# [Task brief]
Return all lines of the records that contain the word "Assistants".

# [Data for processing]
>>>>>

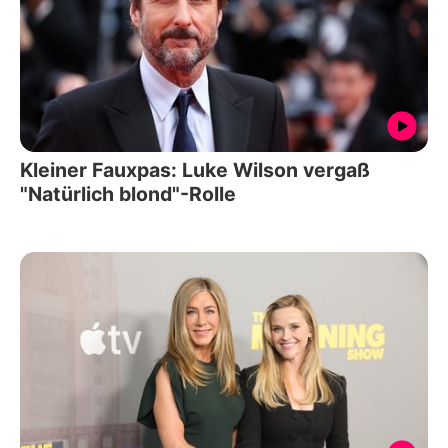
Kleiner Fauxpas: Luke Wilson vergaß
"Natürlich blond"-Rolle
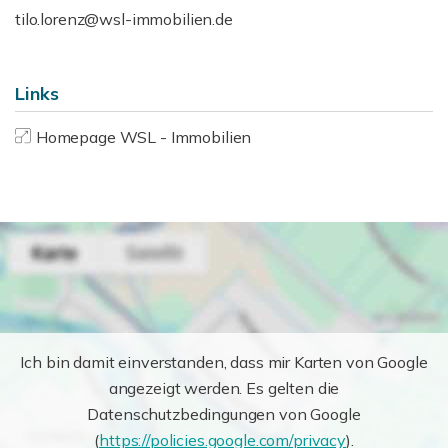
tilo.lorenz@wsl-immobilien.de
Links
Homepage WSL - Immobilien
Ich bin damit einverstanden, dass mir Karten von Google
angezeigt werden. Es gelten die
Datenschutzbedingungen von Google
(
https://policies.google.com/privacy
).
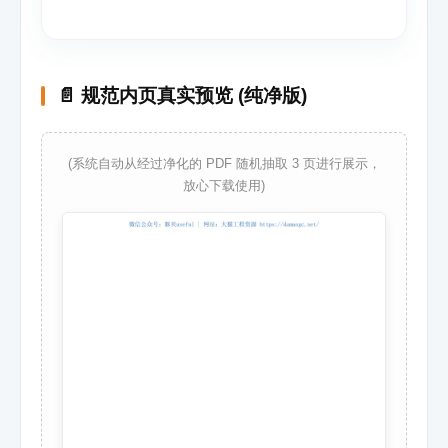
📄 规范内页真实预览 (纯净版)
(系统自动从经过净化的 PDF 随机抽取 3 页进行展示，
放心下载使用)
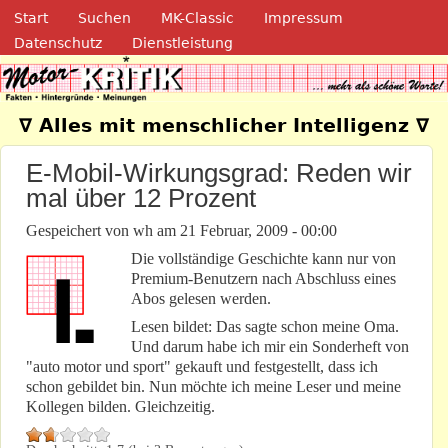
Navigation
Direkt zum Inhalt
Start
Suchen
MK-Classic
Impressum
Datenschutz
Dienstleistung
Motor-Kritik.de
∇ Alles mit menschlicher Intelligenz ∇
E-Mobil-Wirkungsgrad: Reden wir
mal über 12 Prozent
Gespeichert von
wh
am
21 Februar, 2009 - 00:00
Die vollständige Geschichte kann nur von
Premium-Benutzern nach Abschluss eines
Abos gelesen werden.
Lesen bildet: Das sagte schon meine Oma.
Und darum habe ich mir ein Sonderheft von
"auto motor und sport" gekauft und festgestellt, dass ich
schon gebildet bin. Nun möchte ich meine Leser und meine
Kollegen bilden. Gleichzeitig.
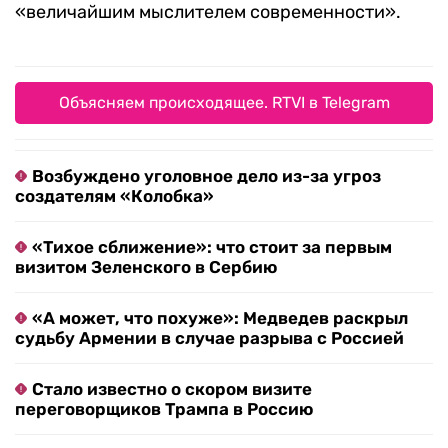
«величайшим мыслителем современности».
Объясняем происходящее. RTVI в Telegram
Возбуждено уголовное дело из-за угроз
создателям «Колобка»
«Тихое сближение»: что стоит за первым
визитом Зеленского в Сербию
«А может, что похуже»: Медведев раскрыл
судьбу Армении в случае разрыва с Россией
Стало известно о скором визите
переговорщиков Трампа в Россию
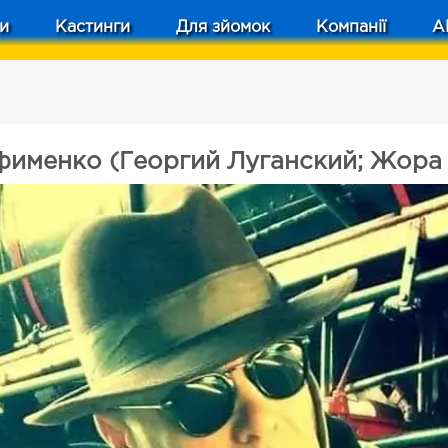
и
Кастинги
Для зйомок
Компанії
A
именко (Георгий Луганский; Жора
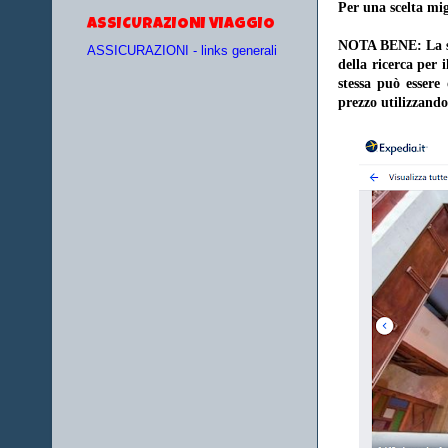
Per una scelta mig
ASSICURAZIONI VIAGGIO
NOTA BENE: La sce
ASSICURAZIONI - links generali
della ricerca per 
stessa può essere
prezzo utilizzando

<<<<<
>>>>>

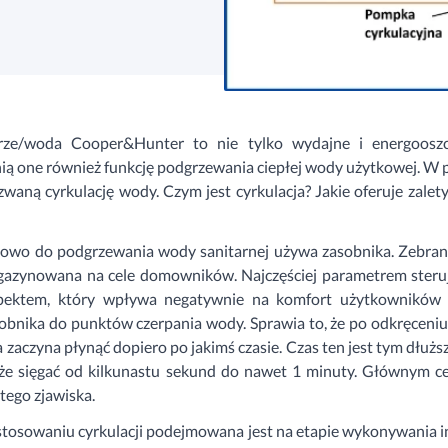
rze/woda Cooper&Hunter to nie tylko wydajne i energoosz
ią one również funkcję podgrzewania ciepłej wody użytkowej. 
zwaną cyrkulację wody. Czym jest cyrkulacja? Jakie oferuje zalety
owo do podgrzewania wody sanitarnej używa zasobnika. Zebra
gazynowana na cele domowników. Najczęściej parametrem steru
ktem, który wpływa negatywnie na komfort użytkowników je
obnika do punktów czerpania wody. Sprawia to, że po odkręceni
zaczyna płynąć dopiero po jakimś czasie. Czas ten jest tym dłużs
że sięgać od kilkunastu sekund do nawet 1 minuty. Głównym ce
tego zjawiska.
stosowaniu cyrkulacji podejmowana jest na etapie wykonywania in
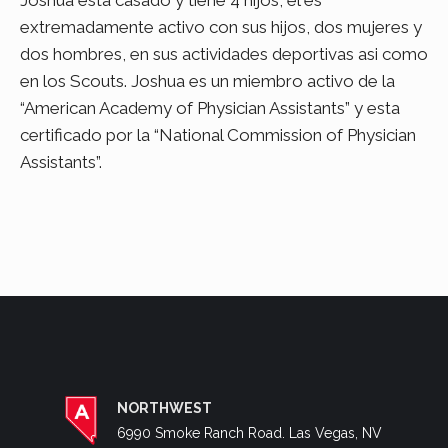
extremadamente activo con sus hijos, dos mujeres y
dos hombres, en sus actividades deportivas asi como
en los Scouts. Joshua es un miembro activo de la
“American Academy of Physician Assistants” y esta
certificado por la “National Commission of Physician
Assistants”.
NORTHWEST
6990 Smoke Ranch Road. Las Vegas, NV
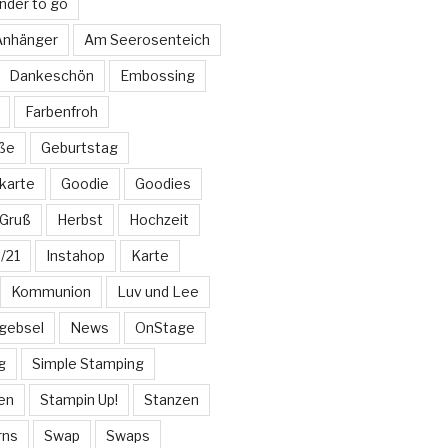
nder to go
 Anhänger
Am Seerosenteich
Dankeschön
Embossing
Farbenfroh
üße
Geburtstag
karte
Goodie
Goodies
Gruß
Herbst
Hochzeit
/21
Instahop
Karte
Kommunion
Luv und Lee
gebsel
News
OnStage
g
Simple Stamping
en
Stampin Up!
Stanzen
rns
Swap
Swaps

<<<<<

# [Result of the task]
“American Academy of Physician Assistants” y esta
Assistants”.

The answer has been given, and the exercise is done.